» **ACTIVITY**
Transcribe word for word the section of the records below that opens with the line containing "er customized remodeling" and closes with the line containing "Disc,Nitrile"; drop every picture.

[Saved entries]
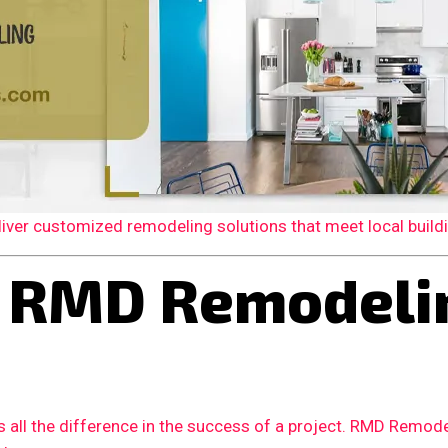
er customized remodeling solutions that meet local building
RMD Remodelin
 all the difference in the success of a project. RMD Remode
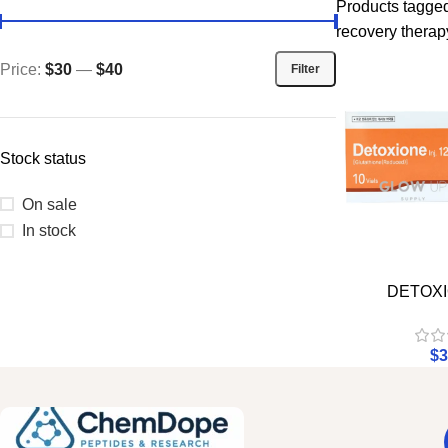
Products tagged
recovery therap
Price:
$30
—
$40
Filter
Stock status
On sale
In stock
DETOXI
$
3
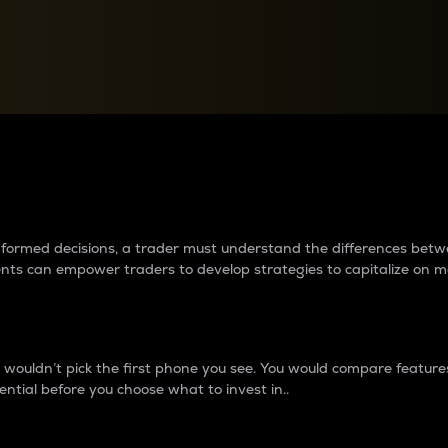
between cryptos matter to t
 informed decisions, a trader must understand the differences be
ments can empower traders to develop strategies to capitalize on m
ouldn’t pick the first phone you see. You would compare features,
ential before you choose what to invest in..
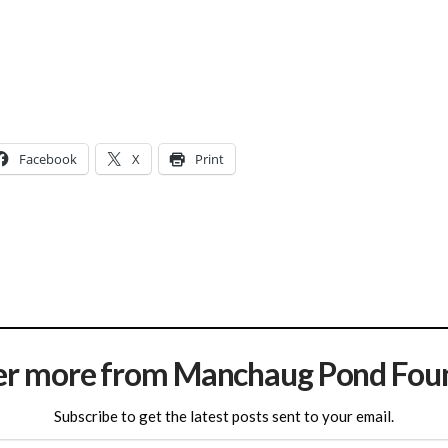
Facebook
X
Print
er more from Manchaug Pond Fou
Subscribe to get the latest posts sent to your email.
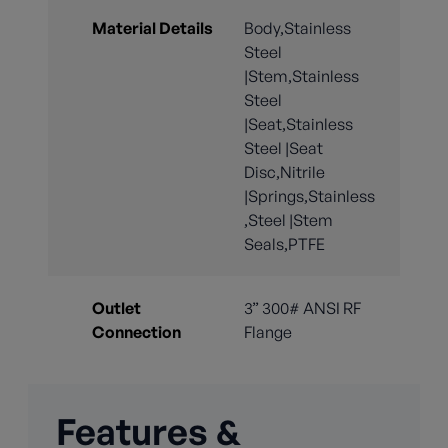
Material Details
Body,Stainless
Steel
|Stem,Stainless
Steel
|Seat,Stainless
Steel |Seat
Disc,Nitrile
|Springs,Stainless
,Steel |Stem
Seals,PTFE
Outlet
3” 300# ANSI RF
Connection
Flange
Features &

==

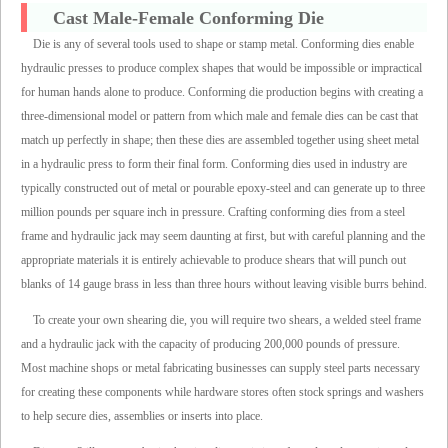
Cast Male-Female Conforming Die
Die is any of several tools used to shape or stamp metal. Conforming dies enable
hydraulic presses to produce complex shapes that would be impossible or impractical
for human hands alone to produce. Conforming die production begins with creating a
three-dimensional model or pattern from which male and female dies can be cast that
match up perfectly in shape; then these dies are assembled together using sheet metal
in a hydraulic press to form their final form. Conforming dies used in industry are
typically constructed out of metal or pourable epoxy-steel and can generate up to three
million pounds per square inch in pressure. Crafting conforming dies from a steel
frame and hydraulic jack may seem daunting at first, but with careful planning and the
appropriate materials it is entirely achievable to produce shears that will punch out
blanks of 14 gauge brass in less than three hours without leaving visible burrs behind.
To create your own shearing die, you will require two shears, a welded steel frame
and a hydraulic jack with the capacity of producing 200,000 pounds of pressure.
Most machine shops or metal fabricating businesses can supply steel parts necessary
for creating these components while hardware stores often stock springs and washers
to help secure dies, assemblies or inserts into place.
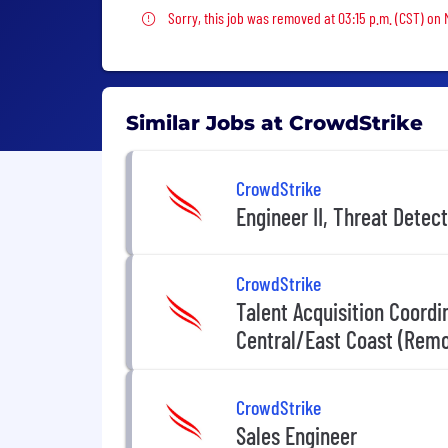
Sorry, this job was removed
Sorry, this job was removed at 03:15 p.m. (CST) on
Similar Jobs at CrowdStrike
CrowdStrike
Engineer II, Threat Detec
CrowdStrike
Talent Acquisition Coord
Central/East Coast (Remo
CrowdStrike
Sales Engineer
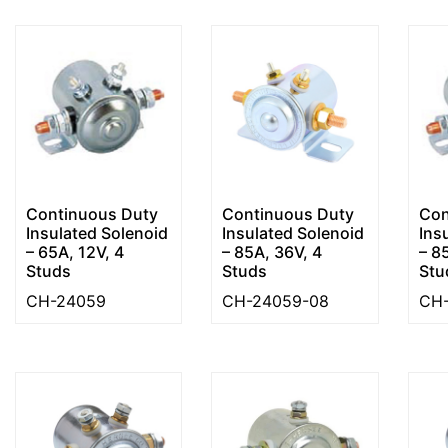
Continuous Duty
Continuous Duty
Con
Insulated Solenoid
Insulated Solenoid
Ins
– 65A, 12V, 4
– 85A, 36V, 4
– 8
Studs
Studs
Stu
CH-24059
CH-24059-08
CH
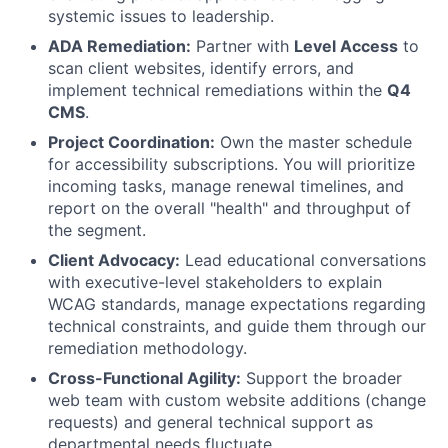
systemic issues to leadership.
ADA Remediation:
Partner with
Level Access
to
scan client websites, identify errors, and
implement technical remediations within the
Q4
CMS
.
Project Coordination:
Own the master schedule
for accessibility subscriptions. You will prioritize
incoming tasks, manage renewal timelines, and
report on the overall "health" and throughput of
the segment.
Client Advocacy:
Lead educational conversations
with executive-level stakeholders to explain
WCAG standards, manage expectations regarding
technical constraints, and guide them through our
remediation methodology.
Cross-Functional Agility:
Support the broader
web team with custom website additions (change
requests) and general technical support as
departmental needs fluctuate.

==

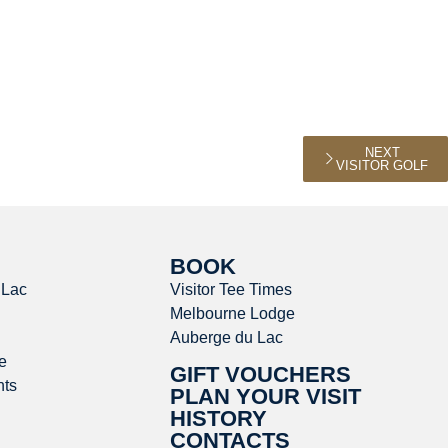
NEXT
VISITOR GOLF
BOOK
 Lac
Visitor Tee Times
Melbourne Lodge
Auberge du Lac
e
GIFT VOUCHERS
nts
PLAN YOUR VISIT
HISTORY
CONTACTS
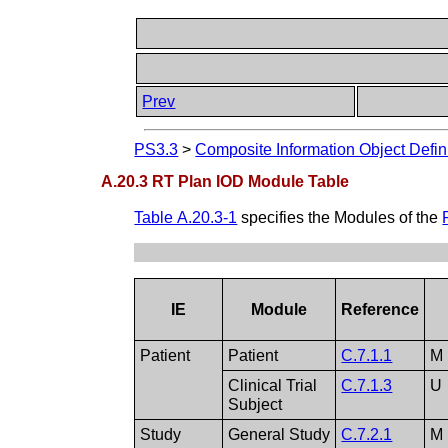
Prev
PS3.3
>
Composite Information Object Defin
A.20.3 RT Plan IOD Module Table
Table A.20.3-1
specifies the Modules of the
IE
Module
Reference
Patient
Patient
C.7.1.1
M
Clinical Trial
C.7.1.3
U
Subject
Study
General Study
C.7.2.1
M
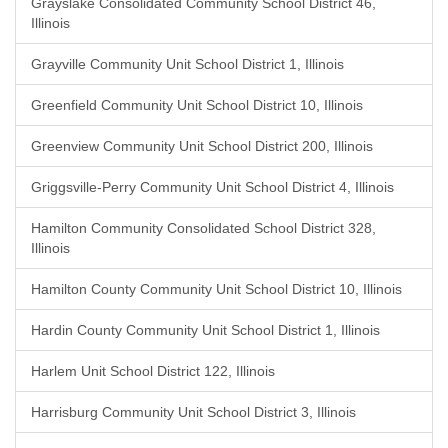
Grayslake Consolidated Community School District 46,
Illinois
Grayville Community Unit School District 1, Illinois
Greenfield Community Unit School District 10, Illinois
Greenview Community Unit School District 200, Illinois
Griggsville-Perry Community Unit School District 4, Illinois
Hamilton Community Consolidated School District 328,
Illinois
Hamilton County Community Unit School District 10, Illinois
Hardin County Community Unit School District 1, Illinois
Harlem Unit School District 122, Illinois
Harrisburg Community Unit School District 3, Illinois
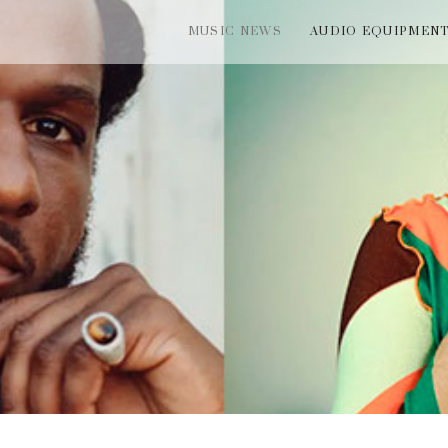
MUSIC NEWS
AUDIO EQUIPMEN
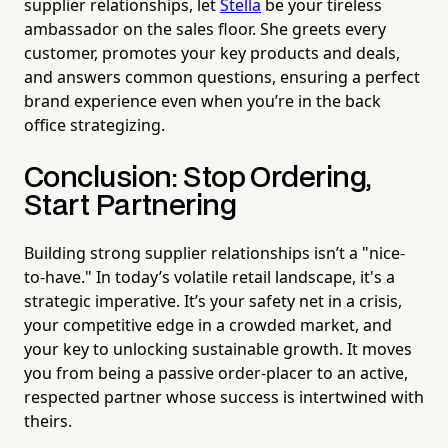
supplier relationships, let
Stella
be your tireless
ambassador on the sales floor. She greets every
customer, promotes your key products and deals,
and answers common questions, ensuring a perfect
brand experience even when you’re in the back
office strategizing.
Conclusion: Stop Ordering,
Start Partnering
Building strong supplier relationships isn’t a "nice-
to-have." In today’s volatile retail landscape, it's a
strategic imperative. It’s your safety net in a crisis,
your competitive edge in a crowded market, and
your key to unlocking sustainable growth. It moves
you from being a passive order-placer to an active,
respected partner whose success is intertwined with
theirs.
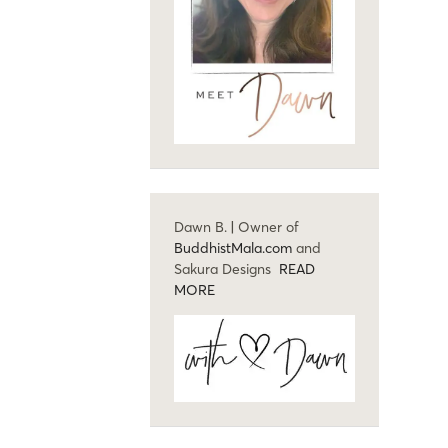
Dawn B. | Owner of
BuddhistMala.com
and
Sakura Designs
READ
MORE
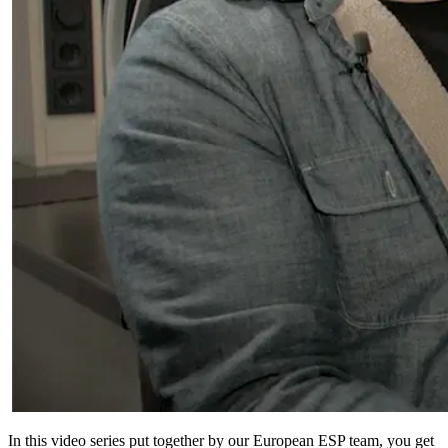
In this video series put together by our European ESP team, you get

» **TASK ANSWER**
er customized remodeling solutions that meet local building
RMD Remodelin
 all the difference in the success of a project. RMD Remode
Products tagged
recovery therap
Price:
$30
—
$40
Filter
Stock status
On sale
In stock
DETOXI
$
3
between cryptos matter to t
 informed decisions, a trader must understand the differences be
ments can empower traders to develop strategies to capitalize on m
ouldn’t pick the first phone you see. You would compare features,
ential before you choose what to invest in..
Facebook
X
Print
er more from Manchaug Pond Fou
Subscribe to get the latest posts sent to your email.
Material Details
Body,Stainless
Steel
|Stem,Stainless
Steel
|Seat,Stainless
Steel |Seat
Disc,Nitrile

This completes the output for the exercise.